Я думаю, что Тургенев – как «Тургенев» и как «Тургеневское» – это с т и л ь современной словесности в России. Это художественно—научная семиотическая деятельность. Ю. И. Айхенвальд не принимал традиционную «историю литературы», как не принимал и материализм, о материализме он говорил как о «цинизме, доходящем до величия». Ему он противопоставлял спиритуализм (сравним теперь у Дюмезиля «цивилизацию духа»). Естественно, в 1922 г. Ю. И. Ай—хенвальду пришлось быстро—быстро уезжать из России, и здесь за ним утвердилась недобрая слава «субъективиста и интуитивиста» (последнее, впрочем, даже и тогда не могло быть отрицательным понятием). Теперь же о нем пишут совершенно иначе: «Он располагал ясными общественно—политическими и нравственными идеалами», «высказывал мысли о диалогически—коммуникативной природе искусства» [Дранов, Рейтблат 1997: 15–17].

Подобное понимание, т. е. отличие «тонкой пленки» как формы от покрываемого ею содержания и от материальной деятельности, с ним связанной, все яснее проступает в разных сферах. В частности, в философской, где ключевым термином все чаще оказывается не «философия», а «философские исследования». (См. изотему 3 в III).

Ю. И. Айхенвальд четко—тезисно определил многие пункты, указанные нами выше, цитируем (по его изд. «Силуэты русских писателей». Вып. I. 1914).

Отличая то, что мы назвали «минимализацией», от традиционной «истории литературы», он прекрасно понимал: «Однако биографический метод изучения литературы заранее обречен на фиаско и в самом себе носит причину своей роковой бесплодности. Биография, летопись происшествий, беспомощно отступая перед темными глубинами духа, имеет своим предметом только внешнего человека, а не внутреннего, только эмпирический, а не умопостигаемый характер писателя» (с. XXII).

Гораздо фактичнее, – пишет Айхенвальд, – гораздо «научнее» (если уж вообще говорить о научности) при исследовании художественной словесности обращать главное и особенное внимание на тот неизбежный и самоочевидный, на тот бесспорный фактор литературы, каким является сам писатель, т. е. его творческая индивидуальность. Важен прежде всего и после всего он сам. Это он – виновник своих произведений, а не его эпоха. Он не продукт ничей, как ничьим продуктом не служит никакая личность.

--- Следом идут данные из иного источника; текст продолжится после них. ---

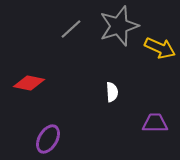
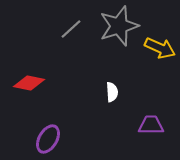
purple trapezoid: moved 4 px left, 2 px down
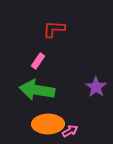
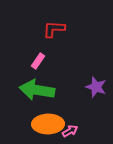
purple star: rotated 15 degrees counterclockwise
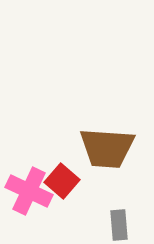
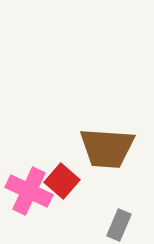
gray rectangle: rotated 28 degrees clockwise
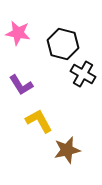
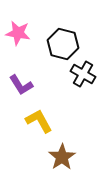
brown star: moved 5 px left, 7 px down; rotated 20 degrees counterclockwise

Предоставленная самой себе личность творит, – почему же в самостоятельности мы будем отказывать художнику, этой личности по преимуществу?

Но если так, если прообразом эстетического творчества является нормальная психика вообще, то ясно, что установить законы первого можно лишь постольку, поскольку нам будут известны законы последней. Мы становимся лицом к лицу с психологией. Не в ней ли ключ, которым откроется тайна искусства, загадочная сокровищница слова?

Все надежды, по—видимому, на нее. От психологии должна ожидать себе откровений история литературы. Однако сама психология, не только в теперешнем, признанно—младенческом состоянии, но и в будущих ее возможностях, позволяет ли рассчитывать на установление каких—либо точных, содержательных, в самую глубину идущих закономерностей?

[…] История литературы услышит от психологии вещие догадки, приобщится к ее воззрениям и метафизической стихии, но никогда не получит от нее той доказательности, которая необходима для науки, потому что этой доказательностью не обладает и не будет обладать сама психология.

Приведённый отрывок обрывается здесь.